#### DATA IN THIS EXERCISE
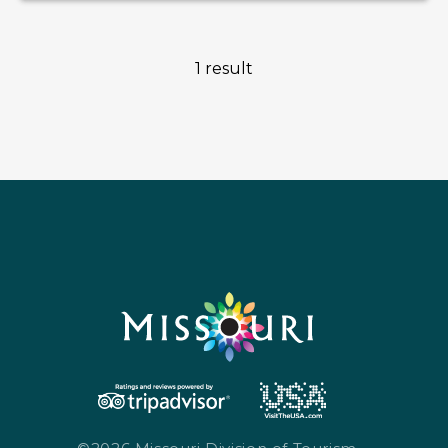
1 result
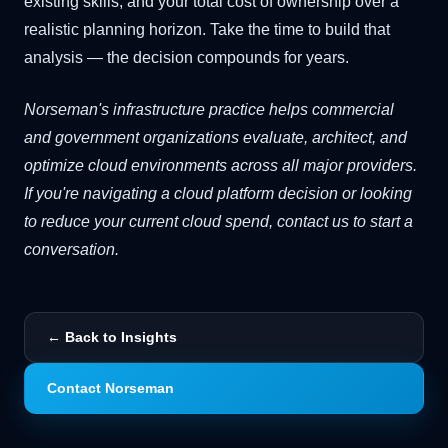
existing skills, and your total cost of ownership over a
realistic planning horizon. Take the time to build that
analysis — the decision compounds for years.
Norseman's infrastructure practice helps commercial
and government organizations evaluate, architect, and
optimize cloud environments across all major providers.
If you're navigating a cloud platform decision or looking
to reduce your current cloud spend, contact us to start a
conversation.
← Back to Insights
Contact Norseman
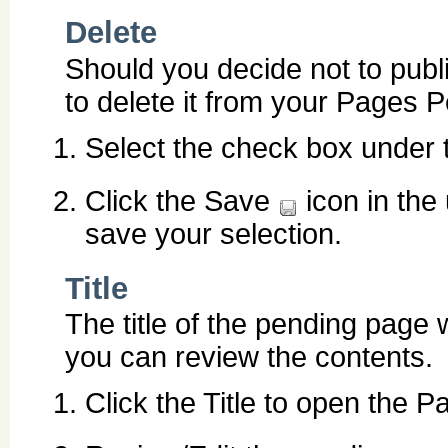
Delete
Should you decide not to publ
to delete it from your Pages Pe
Select the check box under 
Click the Save
icon in the
save your selection.
Title
The title of the pending page w
you can review the contents.
Click the Title to open the P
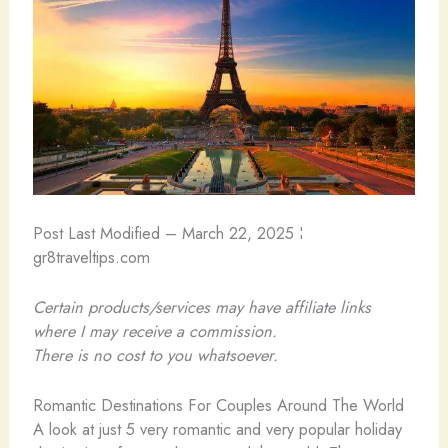
Post Last Modified – March 22, 2025 ¦
gr8traveltips.com
Certain products/services may have affiliate links
where I may receive a commission.
There is no cost to you whatsoever.
Romantic Destinations For Couples Around The World
A look at just 5 very romantic and very popular holiday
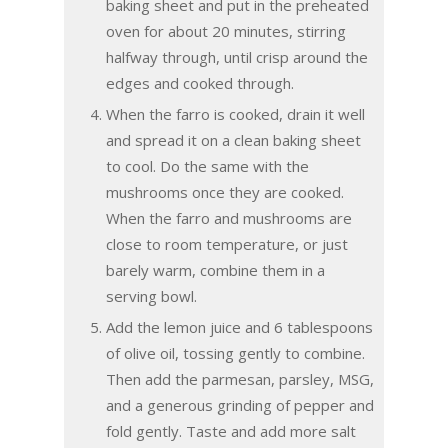
baking sheet and put in the preheated
oven for about 20 minutes, stirring
halfway through, until crisp around the
edges and cooked through.
When the farro is cooked, drain it well
and spread it on a clean baking sheet
to cool. Do the same with the
mushrooms once they are cooked.
When the farro and mushrooms are
close to room temperature, or just
barely warm, combine them in a
serving bowl.
Add the lemon juice and 6 tablespoons
of olive oil, tossing gently to combine.
Then add the parmesan, parsley, MSG,
and a generous grinding of pepper and
fold gently. Taste and add more salt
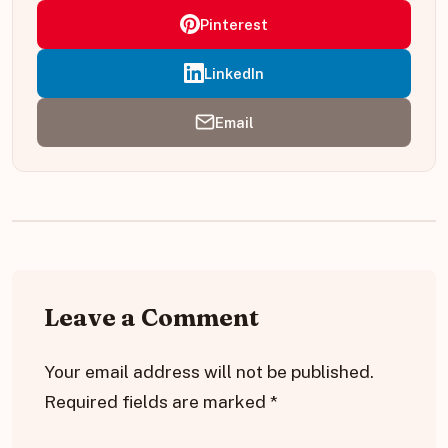
Pinterest
LinkedIn
Email
Leave a Comment
Your email address will not be published.
Required fields are marked
*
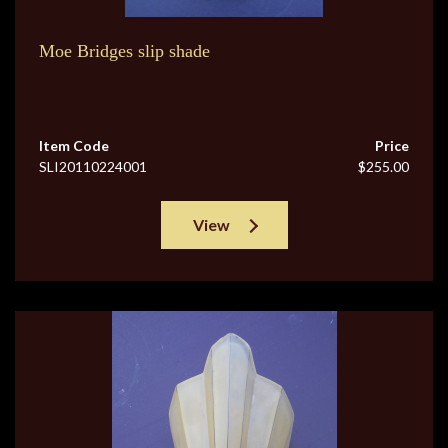
Moe Bridges slip shade
Item Code
Price
SLI20110224001
$255.00
View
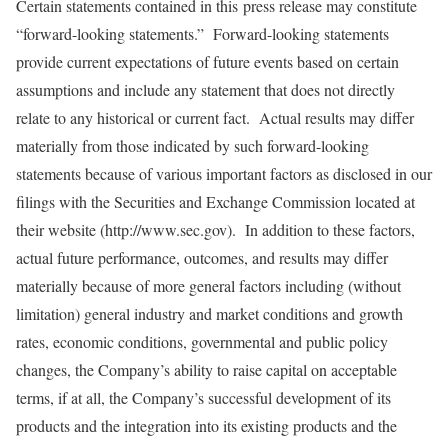
Certain statements contained in this
press release may constitute
“forward-looking statements.” Forward-looking statements
provide current expectations of future events based on certain
assumptions and include any statement that does not directly
relate to any historical or current fact. Actual results may differ
materially from those indicated by such forward-looking
statements because of various important factors as disclosed in our
filings with the Securities and Exchange Commission located at
their website (
http://www.sec.gov).
In addition to these factors,
actual future performance, outcomes, and results may differ
materially because of more general factors including (without
limitation) general industry and market conditions and growth
rates, economic conditions, governmental and public policy
changes, the Company’s ability to raise capital on acceptable
terms, if at all, the Company’s successful development of its
products and the integration into its existing products and the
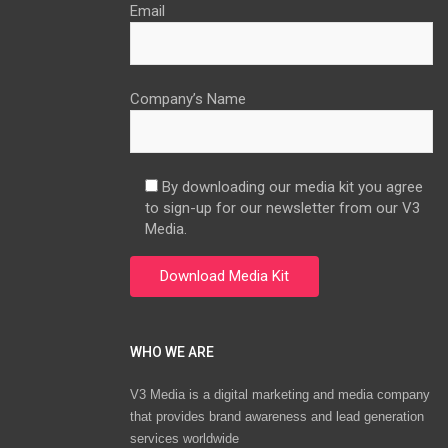
Email
Company’s Name
By downloading our media kit you agree
to sign-up for our newsletter from our V3
Media.
WHO WE ARE
V3 Media is a digital marketing and media company
that provides brand awareness and lead generation
services worldwide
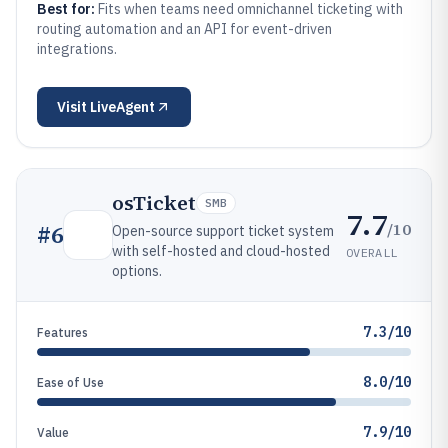
Best for:
Fits when teams need omnichannel ticketing with
routing automation and an API for event-driven
integrations.
Visit
LiveAgent
osTicket
SMB
7.7
/10
#
6
Open-source support ticket system
with self-hosted and cloud-hosted
OVERALL
options.
7.3/10
Features
8.0/10
Ease of Use
7.9/10
Value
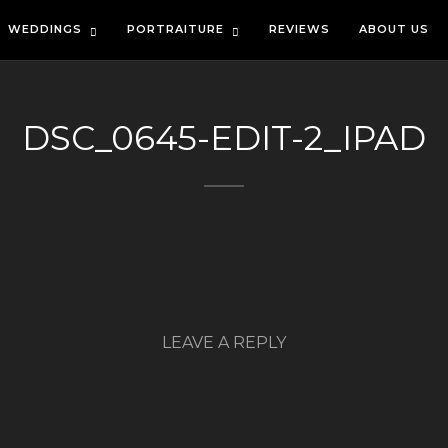
WEDDINGS
PORTRAITURE
REVIEWS
ABOUT US
DSC_0645-EDIT-2_IPAD
LEAVE A REPLY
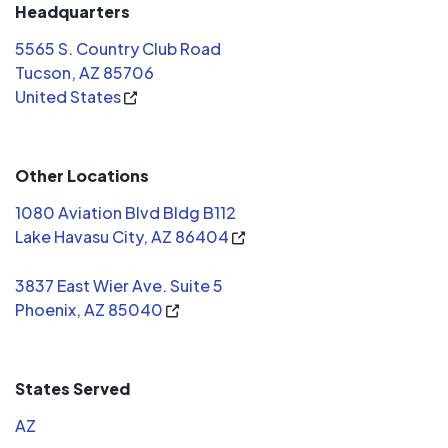
few that 
Headquarters
talking ab
5565 S. Country Club Road
deceptive.
Tucson, AZ 85706
me was Mic
United States
Solar. Low key, no pressure, just the
facts, and
From start 
Other Locations
just as they said. I have
because I 
1080 Aviation Blvd Bldg B112
so it doesn
Lake Havasu City, AZ 86404
but it doe
3837 East Wier Ave. Suite 5
Phoenix, AZ 85040
States Served
AZ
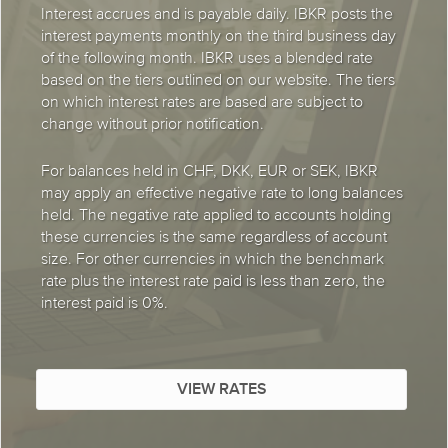
Interest accrues and is payable daily. IBKR posts the
interest payments monthly on the third business day
of the following month. IBKR uses a blended rate
based on the tiers outlined on our website. The tiers
on which interest rates are based are subject to
change without prior notification.
For balances held in CHF, DKK, EUR or SEK, IBKR
may apply an effective negative rate to long balances
held. The negative rate applied to accounts holding
these currencies is the same regardless of account
size. For other currencies in which the benchmark
rate plus the interest rate paid is less than zero, the
interest paid is 0%.
VIEW RATES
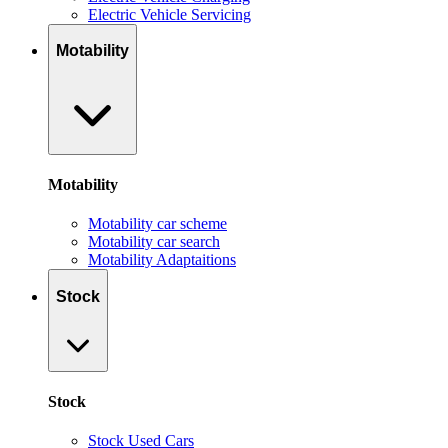
Electric Vehicle Servicing
Motability
Motability
Motability car scheme
Motability car search
Motability Adaptaitions
Stock
Stock
Stock Used Cars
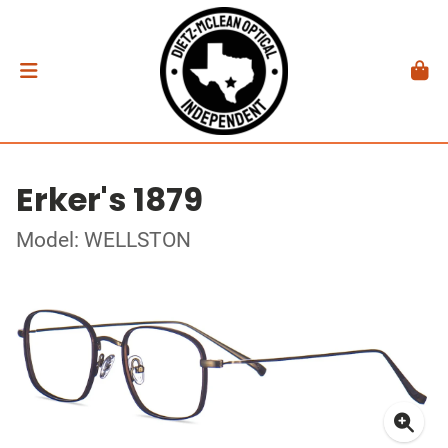
Erker's 1879
Model: WELLSTON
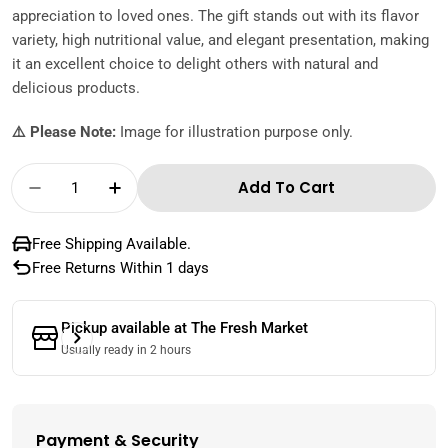
appreciation to loved ones. The gift stands out with its flavor
variety, high nutritional value, and elegant presentation, making
it an excellent choice to delight others with natural and
delicious products.
⚠️ Please Note:
Image for illustration purpose only.
Quantity
Add To Cart
Decrease Quantity For Dates &amp; Nuts B
Increase Quantity For Dates &amp
Free Shipping Available.
Free Returns Within 1 days
Pickup available at
The Fresh Market
Usually ready in 2 hours
Payment & Security
Payment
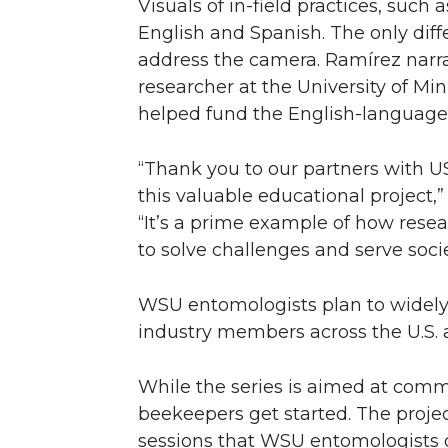
Visuals of in-field practices, suc
English and Spanish. The only dif
address the camera. Ramírez narra
researcher at the University of Mi
helped fund the English-language
“Thank you to our partners with US
this valuable educational project
“It’s a prime example of how rese
to solve challenges and serve soci
WSU entomologists plan to widely
industry members across the U.S. a
While the series is aimed at comm
beekeepers get started. The proj
sessions that WSU entomologists of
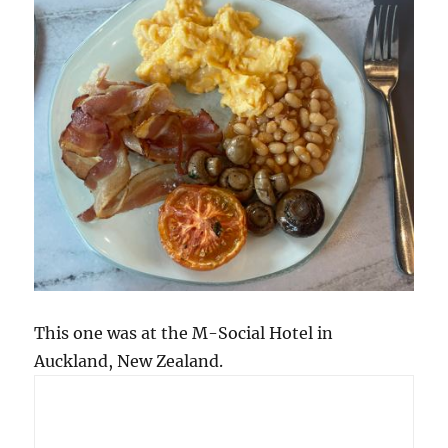
This one was at the M-Social Hotel in
Auckland, New Zealand.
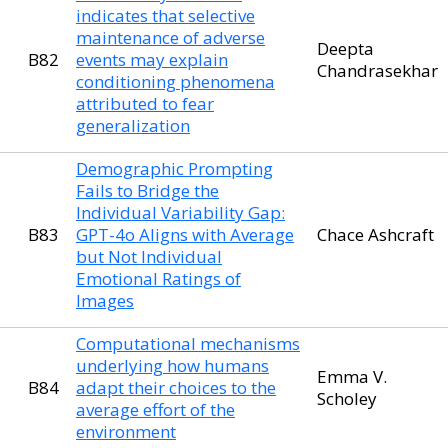
indicates that selective
maintenance of adverse
Deepta
B82
events may explain
Chandrasekhar
conditioning phenomena
attributed to fear
generalization
Demographic Prompting
Fails to Bridge the
Individual Variability Gap:
B83
GPT-4o Aligns with Average
Chace Ashcraft
but Not Individual
Emotional Ratings of
Images
Computational mechanisms
underlying how humans
Emma V.
B84
adapt their choices to the
Scholey
average effort of the
environment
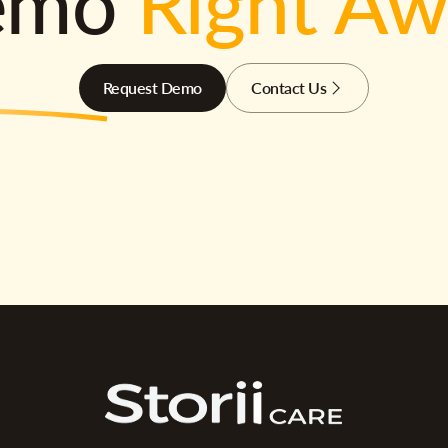
emo
Right A
Request Demo
Contact Us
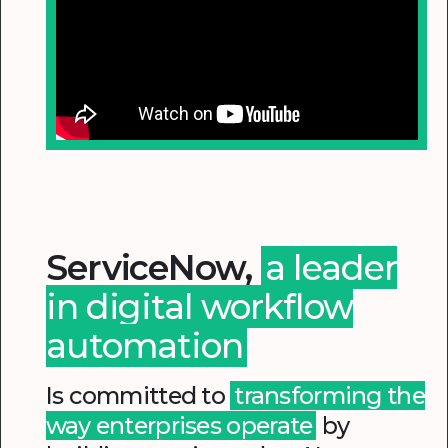
ServiceNow,
a leader
in digital workflow
automation
Is committed to
transforming the
way enterprises operate
by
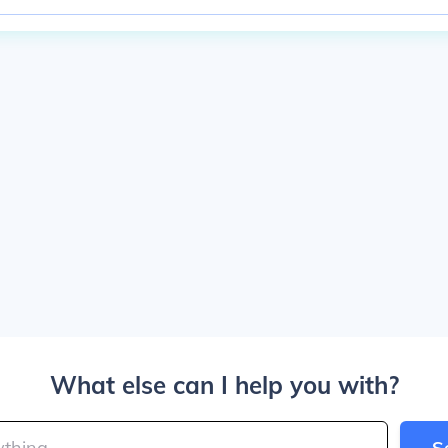
What else can I help you with?
S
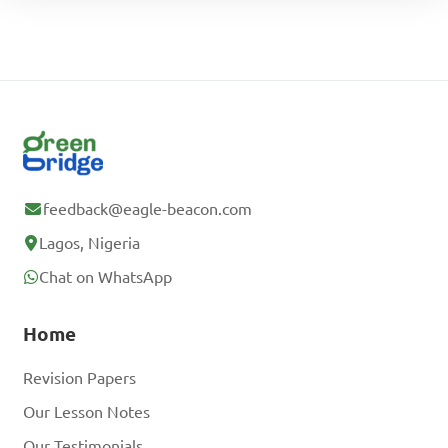
feedback@eagle-beacon.com
Lagos, Nigeria
Chat on WhatsApp
Home
Revision Papers
Our Lesson Notes
Our Testimonials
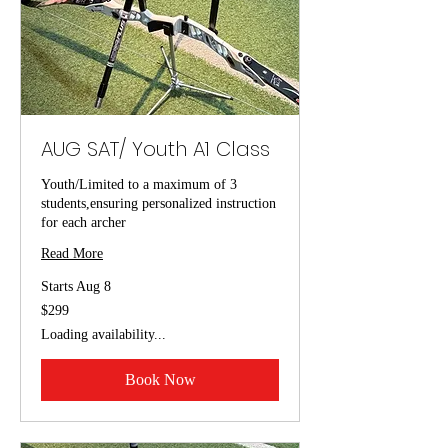
AUG SAT/ Youth A1 Class
Youth/Limited to a maximum of 3
students,ensuring personalized instruction
for each archer
Read More
Starts Aug 8
299
$299
US
dollars
Loading availability...
Book Now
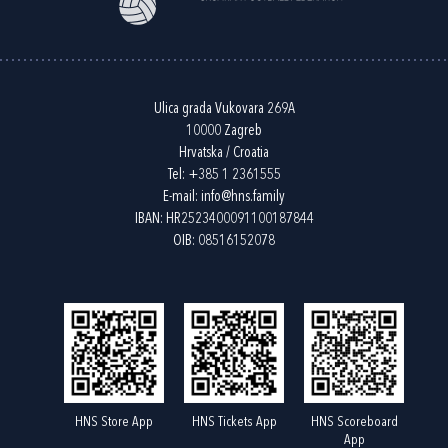
Ulica grada Vukovara 269A
10000 Zagreb
Hrvatska / Croatia
Tel:
+385 1 2361555
E-mail:
info@hns.family
IBAN: HR2523400091100187844
OIB: 08516152078
HNS Store App
HNS Tickets App
HNS Scoreboard
App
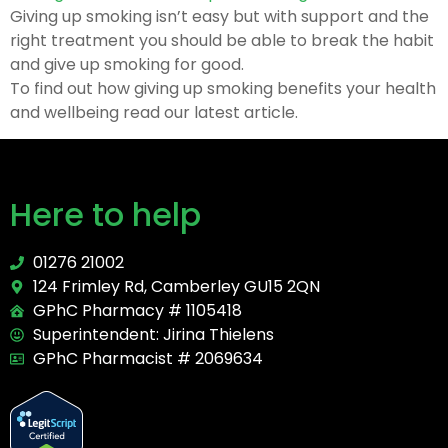
Giving up smoking isn’t easy but with support and the
right treatment you should be able to break the habit
and give up smoking for good.
To find out how giving up smoking benefits your health
and wellbeing read our latest article.
Here to help
01276 21002
124 Frimley Rd, Camberley GU15 2QN
GPhC Pharmacy # 1105418
Superintendent: Jirina Thielens
GPhC Pharmacist # 2069634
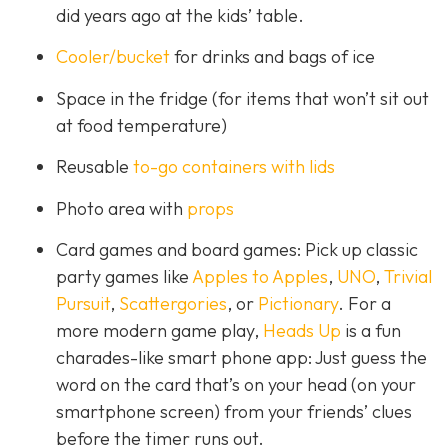
did years ago at the kids’ table.
Cooler/bucket
for drinks and bags of ice
Space in the fridge (for items that won’t sit out
at food temperature)
Reusable
to-go containers with lids
Photo area with
props
Card games and board games: Pick up classic
party games like
Apples to Apples
,
UNO
,
Trivial
Pursuit
,
Scattergories
, or
Pictionary
. For a
more modern game play,
Heads Up
is a fun
charades-like smart phone app: Just guess the
word on the card that’s on your head (on your
smartphone screen) from your friends’ clues
before the timer runs out.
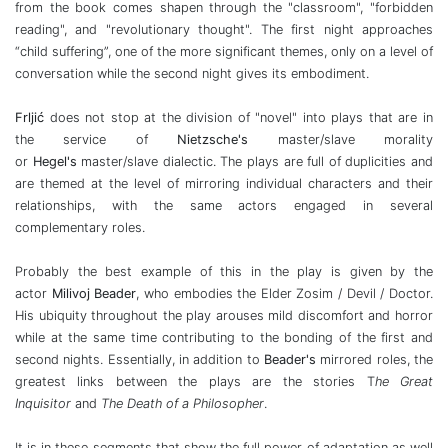
from the book comes shapen through the "classroom", "forbidden
reading", and "revolutionary thought". The first night approaches
“child suffering”, one of the more significant themes, only on a level of
conversation while the second night gives its embodiment.
Frljić
does not stop at the division of "novel" into plays that are in
the service of
Nietzsche's
master/slave morality
or
Hegel's
master/slave dialectic. The plays are full of duplicities and
are themed at the level of mirroring individual characters and their
relationships, with the same actors engaged in several
complementary roles.
Probably the best example of this in the play is given by the
actor
Milivoj Beader
, who embodies the Elder Zosim / Devil / Doctor.
His ubiquity throughout the play arouses mild discomfort and horror
while at the same time contributing to the bonding of the first and
second nights. Essentially, in addition to
Beader's
mirrored roles, the
greatest links between the plays are the stories T
he Great
Inquisitor
and
The Death of a Philosopher
.
It is in these segments that show the full power of adaptation as well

#### TASK
Would you output the lines above from the line holding "This one was at the M-Social Hotel in" up to and including the line holding "underlying how humans", exactly and only those, with no pictures?

#### ANSWER TO THIS TASK
This one was at the M-Social Hotel in
Auckland, New Zealand.
indicates that selective
maintenance of adverse
Deepta
B82
events may explain
Chandrasekhar
conditioning phenomena
attributed to fear
generalization
Demographic Prompting
Fails to Bridge the
Individual Variability Gap:
B83
GPT-4o Aligns with Average
Chace Ashcraft
but Not Individual
Emotional Ratings of
Images
Computational mechanisms
underlying how humans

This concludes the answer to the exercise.